= Ex voto of the Arcadians =

Next to the Bull of the Corcyreans close to the entrance to the sanctuary of Apollo in Delphi lay a grandiose monument dedicated by the Arcadians, particularly the Tegeates.
==Description==
The ex-voto of the Arcadians is marked nowadays by an oblong base; it served for supporting a complex of bronze statues, dedicated by the Arcadians, particularly the Tegeates, in order to honour their victorious campaign in Laconia, together with the Thebans, in 370/369 B.C. The nine statues which stood there depicted Apollo, Nike, Callisto and six Arcadian heroes: Ephasus, Triphylus, Azan, Elatus, Apheidas and Arkas. The sculptors were, reportedly, Pausanias from Apollonia (who created Apollo and Kallisto), Samolas from Arcadia (who created Triphylus and Azan), Antiphanes from Argos (who created Ephasus, Elatus and Apheidas) and Daedalus from Sicyon (who created Nike and Arkas).
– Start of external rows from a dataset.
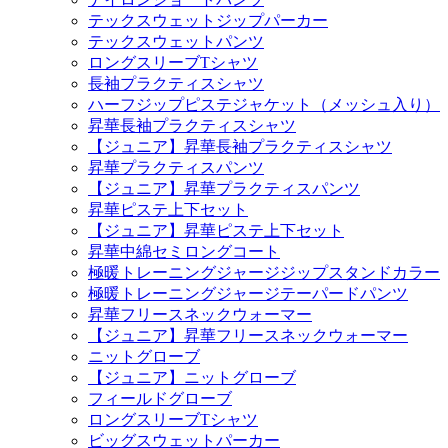
テックスウェットジップパーカー
テックスウェットパンツ
ロングスリーブTシャツ
長袖プラクティスシャツ
ハーフジップピステジャケット（メッシュ入り）
昇華長袖プラクティスシャツ
【ジュニア】昇華長袖プラクティスシャツ
昇華プラクティスパンツ
【ジュニア】昇華プラクティスパンツ
昇華ピステ上下セット
【ジュニア】昇華ピステ上下セット
昇華中綿セミロングコート
極暖トレーニングジャージジップスタンドカラー
極暖トレーニングジャージテーパードパンツ
昇華フリースネックウォーマー
【ジュニア】昇華フリースネックウォーマー
ニットグローブ
【ジュニア】ニットグローブ
フィールドグローブ
ロングスリーブTシャツ
ビッグスウェットパーカー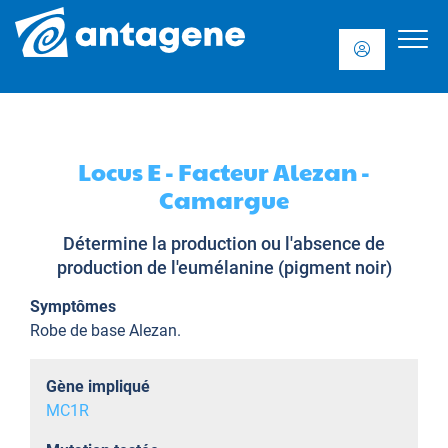
Locus E - Facteur Alezan -
Camargue
Détermine la production ou l'absence de
production de l'eumélanine (pigment noir)
Symptômes
Robe de base Alezan.
Gène impliqué
MC1R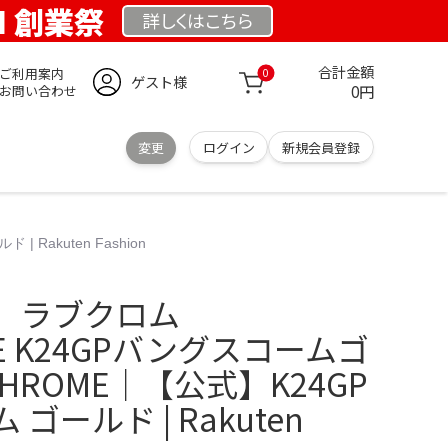
OM 創業祭
詳しくは
こちら
合計金額
ご利用案内
0
ゲスト様
0円
お問い合わせ
変更
ログイン
新規会員登録
akuten Fashion
】ラブクロム
ME K24GPバングスコームゴ
CHROME｜【公式】K24GP
ゴールド | Rakuten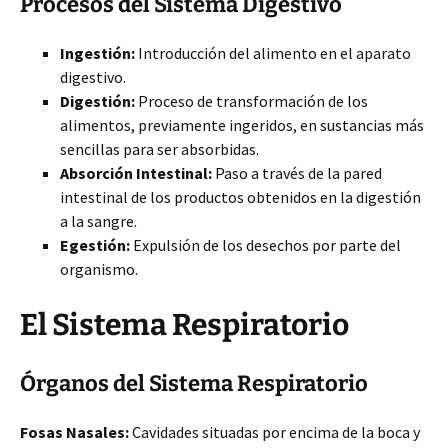
Procesos del Sistema Digestivo
Ingestión:
Introducción del alimento en el aparato
digestivo.
Digestión:
Proceso de transformación de los
alimentos, previamente ingeridos, en sustancias más
sencillas para ser absorbidas.
Absorción Intestinal:
Paso a través de la pared
intestinal de los productos obtenidos en la digestión
a la sangre.
Egestión:
Expulsión de los desechos por parte del
organismo.
El Sistema Respiratorio
Órganos del Sistema Respiratorio
Fosas Nasales:
Cavidades situadas por encima de la boca y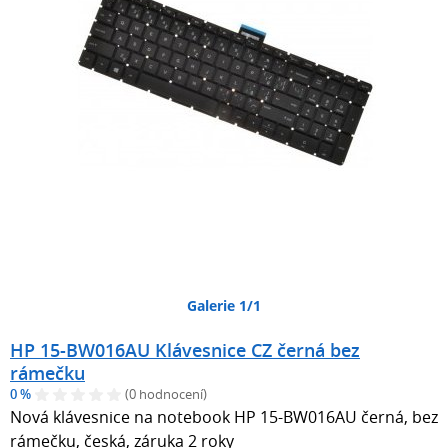
Galerie 1/1
HP 15-BW016AU Klávesnice CZ černá bez
rámečku
0 %
(0 hodnocení)
Nová klávesnice na notebook HP 15-BW016AU černá, bez
rámečku, česká, záruka 2 roky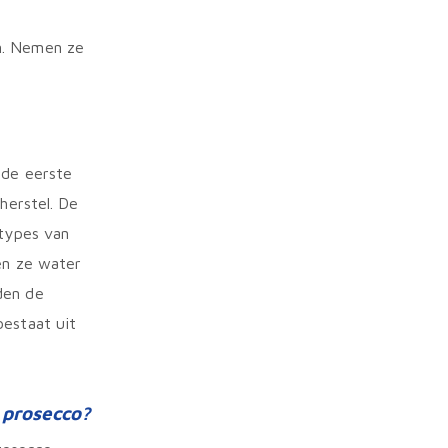
n. Nemen ze
 de eerste
herstel. De
otypes van
en ze water
den de
bestaat uit
 prosecco?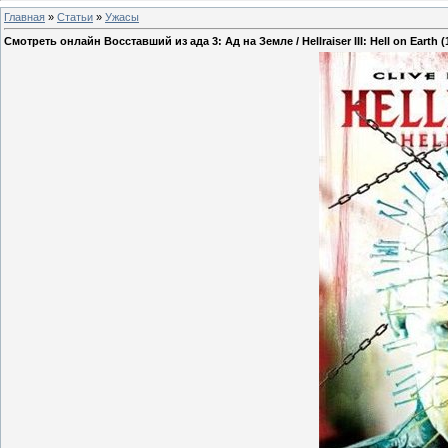
Главная
»
Статьи
»
Ужасы
Смотреть онлайн Восставший из ада 3: Ад на Земле / Hellraiser III: Hell on Earth (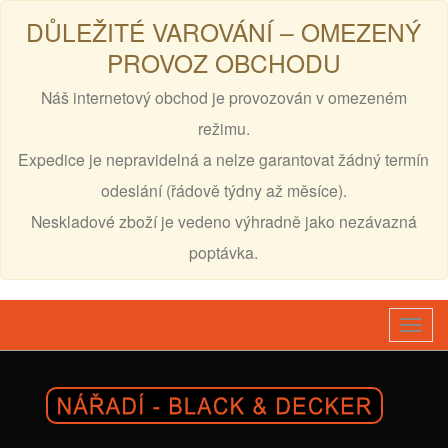
DŮLEŽITÉ VAROVÁNÍ – OMEZENÝ
PROVOZ OBCHODU
Náš internetový obchod je provozován v omezeném
režimu.
Expedice je nepravidelná a nelze garantovat žádný termín
odeslání (řádově týdny až měsíce).
Neskladové zboží je vedeno výhradně jako nezávazná
poptávka.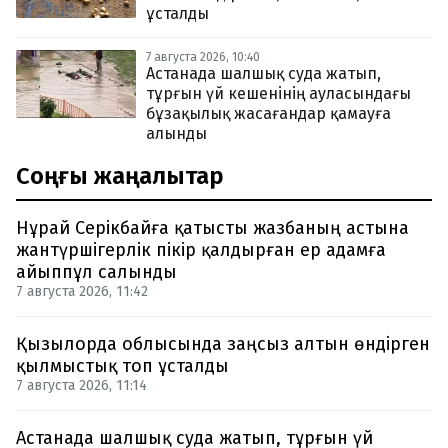
ұсталды
7 августа 2026, 10:40
Астанада шалшық суда жатып,
тұрғын үй кешенінің ауласындағы
бұзақылық жасағандар қамауға
алынды
Соңғы жаңалықтар
Нұрай Серікбайға қатысты жазбаның астына
жантүршігерлік пікір қалдырған ер адамға
айыппұл салынды
7 августа 2026, 11:42
Қызылорда облысында заңсыз алтын өндірген
қылмыстық топ ұсталды
7 августа 2026, 11:14
Астанада шалшық суда жатып, тұрғын үй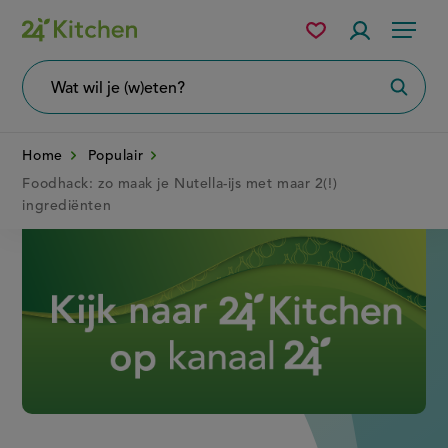
Overslaan
Mijn
Accountme
Menu
bewaarde
en
recepten
naar
Wat
Zoeke
wil
de
je
zoeken?
inhoud
Home
Populair
gaan
Foodhack: zo maak je Nutella-ijs met maar 2(!)
ingrediënten
Disney+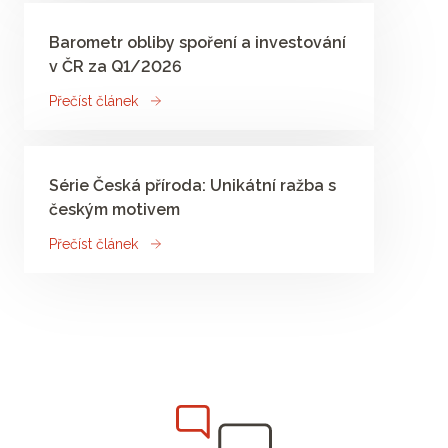
Barometr obliby spoření a investování
v ČR za Q1/2026
Přečíst článek
Série Česká příroda: Unikátní ražba s
českým motivem
Přečíst článek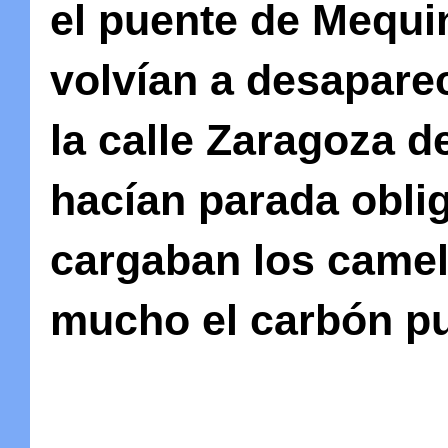
el puente de Mequin
volvían a desapare
la calle Zaragoza 
hacían parada obli
cargaban los camel
mucho el carbón pu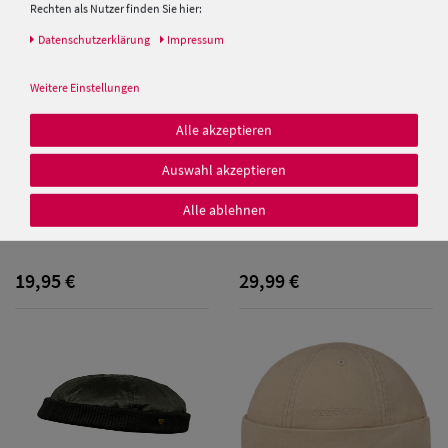
Rechten als Nutzer finden Sie hier:
Daten­schutz­erklärung
Impressum
Weitere Einstellungen
Alle akzeptieren
Damen Caps
Auswahl akzeptieren
Damen
Alle ablehnen
Balke Dockerscap Lakota im
Balke Kapitänsmütze mit Anker
used look
und Stickerei
Baseball Caps
19,95 €
29,99 €
Damen UV-
Schutz Caps
Damen
Bandana Caps
Damen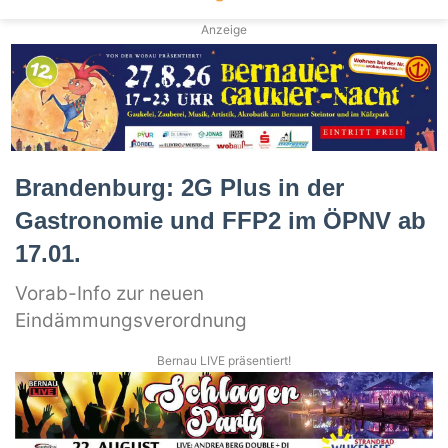
Anzeige
Brandenburg: 2G Plus in der
Gastronomie und FFP2 im ÖPNV ab
17.01.
Vorab-Info zur neuen
Eindämmungsverordnung
Bernau LIVE präsentiert!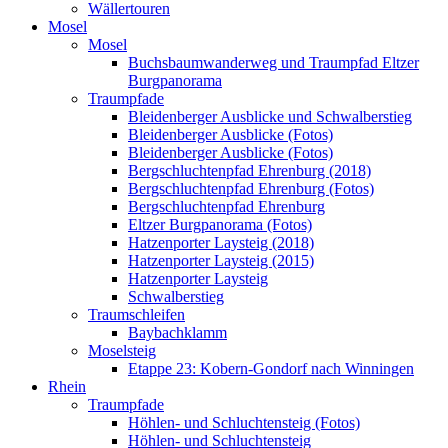
Wällertouren
Mosel
Mosel
Buchsbaumwanderweg und Traumpfad Eltzer
Burgpanorama
Traumpfade
Bleidenberger Ausblicke und Schwalberstieg
Bleidenberger Ausblicke (Fotos)
Bleidenberger Ausblicke (Fotos)
Bergschluchtenpfad Ehrenburg (2018)
Bergschluchtenpfad Ehrenburg (Fotos)
Bergschluchtenpfad Ehrenburg
Eltzer Burgpanorama (Fotos)
Hatzenporter Laysteig (2018)
Hatzenporter Laysteig (2015)
Hatzenporter Laysteig
Schwalberstieg
Traumschleifen
Baybachklamm
Moselsteig
Etappe 23: Kobern-Gondorf nach Winningen
Rhein
Traumpfade
Höhlen- und Schluchtensteig (Fotos)
Höhlen- und Schluchtensteig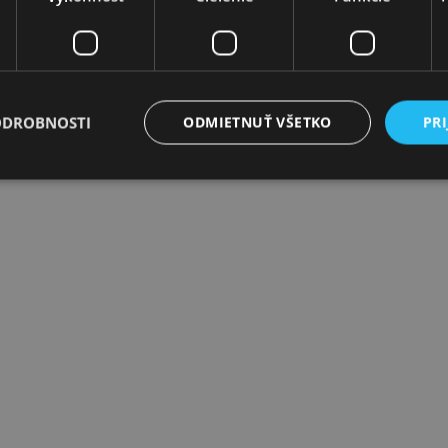
Párty a oslavy
ODROBNOSTI
ODMIETNUŤ VŠETKO
PRI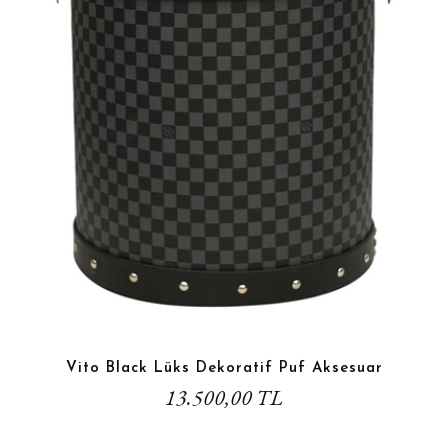
Vito Black Lüks Dekoratif Puf Aksesuar
13.500,00 TL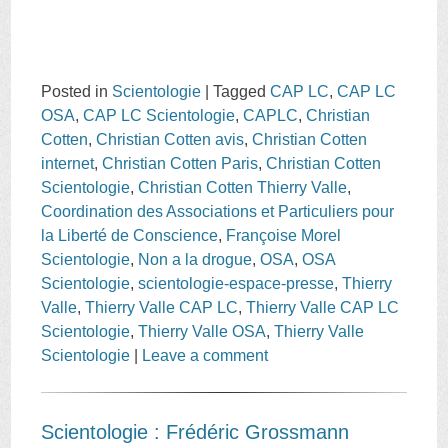
Posted in
Scientologie
|
Tagged
CAP LC
,
CAP LC
OSA
,
CAP LC Scientologie
,
CAPLC
,
Christian
Cotten
,
Christian Cotten avis
,
Christian Cotten
internet
,
Christian Cotten Paris
,
Christian Cotten
Scientologie
,
Christian Cotten Thierry Valle
,
Coordination des Associations et Particuliers pour
la Liberté de Conscience
,
Françoise Morel
Scientologie
,
Non a la drogue
,
OSA
,
OSA
Scientologie
,
scientologie-espace-presse
,
Thierry
Valle
,
Thierry Valle CAP LC
,
Thierry Valle CAP LC
Scientologie
,
Thierry Valle OSA
,
Thierry Valle
Scientologie
|
Leave a comment
Scientologie : Frédéric Grossmann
At that spot were discovered several stelae with inscriptions on behalf of the Arcadians, set up by various Greek cities.
Three more votive offerings stood there (one bearing the statue of the Achaean general Philopoemen) and decorated the facade of a portico (measuring 22.23x6.27) dated to the 4th century B.C., possibly also built by Arcadians. The portico had a stylobate made of limestone and Doric columns made of poros stone.